The other day I was sitting watching an interview with a leading government minister. And the minister went on to say that the government is wrong about this and should not be doing that ... I had a feeling someone should tap him on the shoulder and tell him he is the government.

Gus, you're in charge, right ? you're the man.

Posted by Thomas Mercer-Hursh on 28-Dec-2006 15:41

In this case, Gus is not in charge. He is not in the appropriate reporting hierarchy, so he has to lobby to get things done.
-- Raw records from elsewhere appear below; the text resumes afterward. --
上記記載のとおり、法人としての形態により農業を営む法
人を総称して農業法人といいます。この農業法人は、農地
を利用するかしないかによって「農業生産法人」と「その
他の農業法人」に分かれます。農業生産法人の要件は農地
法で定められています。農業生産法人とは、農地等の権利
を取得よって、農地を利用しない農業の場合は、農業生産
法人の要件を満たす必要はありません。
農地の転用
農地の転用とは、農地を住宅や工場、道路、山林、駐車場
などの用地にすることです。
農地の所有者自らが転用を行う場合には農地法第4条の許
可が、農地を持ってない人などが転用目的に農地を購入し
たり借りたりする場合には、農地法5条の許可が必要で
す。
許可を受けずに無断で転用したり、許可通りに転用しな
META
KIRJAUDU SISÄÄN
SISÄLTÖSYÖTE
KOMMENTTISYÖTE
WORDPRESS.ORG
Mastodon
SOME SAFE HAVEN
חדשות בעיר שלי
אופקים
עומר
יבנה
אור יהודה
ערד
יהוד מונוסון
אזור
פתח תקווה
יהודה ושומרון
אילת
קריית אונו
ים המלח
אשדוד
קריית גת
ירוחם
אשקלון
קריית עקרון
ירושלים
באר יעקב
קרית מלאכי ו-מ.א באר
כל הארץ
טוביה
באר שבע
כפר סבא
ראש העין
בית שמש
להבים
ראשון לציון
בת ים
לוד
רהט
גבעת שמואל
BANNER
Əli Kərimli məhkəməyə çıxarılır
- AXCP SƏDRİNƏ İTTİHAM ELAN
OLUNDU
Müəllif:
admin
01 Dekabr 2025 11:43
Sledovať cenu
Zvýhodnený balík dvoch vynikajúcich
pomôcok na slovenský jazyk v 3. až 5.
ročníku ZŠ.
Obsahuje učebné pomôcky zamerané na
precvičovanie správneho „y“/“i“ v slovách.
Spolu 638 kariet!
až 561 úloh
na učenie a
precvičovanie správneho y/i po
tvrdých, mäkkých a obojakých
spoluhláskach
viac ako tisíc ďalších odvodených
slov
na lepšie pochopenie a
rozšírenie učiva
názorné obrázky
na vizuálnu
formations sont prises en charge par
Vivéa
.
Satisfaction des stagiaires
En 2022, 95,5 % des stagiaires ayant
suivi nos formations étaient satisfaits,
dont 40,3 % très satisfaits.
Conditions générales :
Anyone who doesn't pay a lot of attention to what he says is an idiot, but that doesn't mean that he is in control of this area.

Posted by Alon Blich on 28-Dec-2006 16:03

Gus is usually on our side over the company's but he's a top executive/techie.

Well, I thought it was ironic.

Posted by ChUIMonster on 28-Dec-2006 16:05

Type II storage areas were released with 10.0A on December 4 2003. The SQL engine has been able to do no-index scans for 3 years now.

The 4GL team has known that this feature was coming since at least early 2003. It was discussed at Exchange 2003 and suggestions made for the 4GL syntax to support it at the 4GL info exchange that year. In 2004 it was again discussed at the 4GL info exchange. The audience heartily endorsed the need. In 2005 it was discussed at the 4GL info exchange. The presenter seemed surprised and confused that anyone would want such a thing. Gus was there and explained it in some detail and with a certain amount of vigor to the 4GL marketing team. The audience again strongly supported the need.

I'm told that it was brought up again last year. I'm also told that the audience was rather subdued and discouraged -- probably from banging their heads against the wall for so many years -- I don't know, I wasn't there; someone cleverly scheduled a conflict for me

I think that it is long past time that this feature was taken seriously and implemented.

Posted by Tim Kuehn on 28-Dec-2006 16:14

I'm told that it was brought up again last year. I'm also told that the audience was rather subdued and discouraged -- probably from banging their heads against the wall for so many years -- I don't know, I wasn't there; someone cleverly scheduled a conflict for me

I was there, and bright-eyed Exchange newbie that I was I probably made the most noise about the things I thought would make a good addition to the language. As I recall, the response that the NO-INDEX request got from PSC was, well, not exactly encouraging.

Posted by Admin on 29-Dec-2006 01:59

First, WHY is the SQL language getting this

functionality before the ABL does?

I think one of the fundamental differences between ABL and SQL is the location where the query is handled. The ABL basically is a database manager on it's own. Five years ago or so I examined the network traffic from 4GL-client to database server. The DELETE-handling was kind of an eye opener to me: the network traffic learned me that the client is deleting index-values one by one as well as the record buffer. So the 4GL-client is in control.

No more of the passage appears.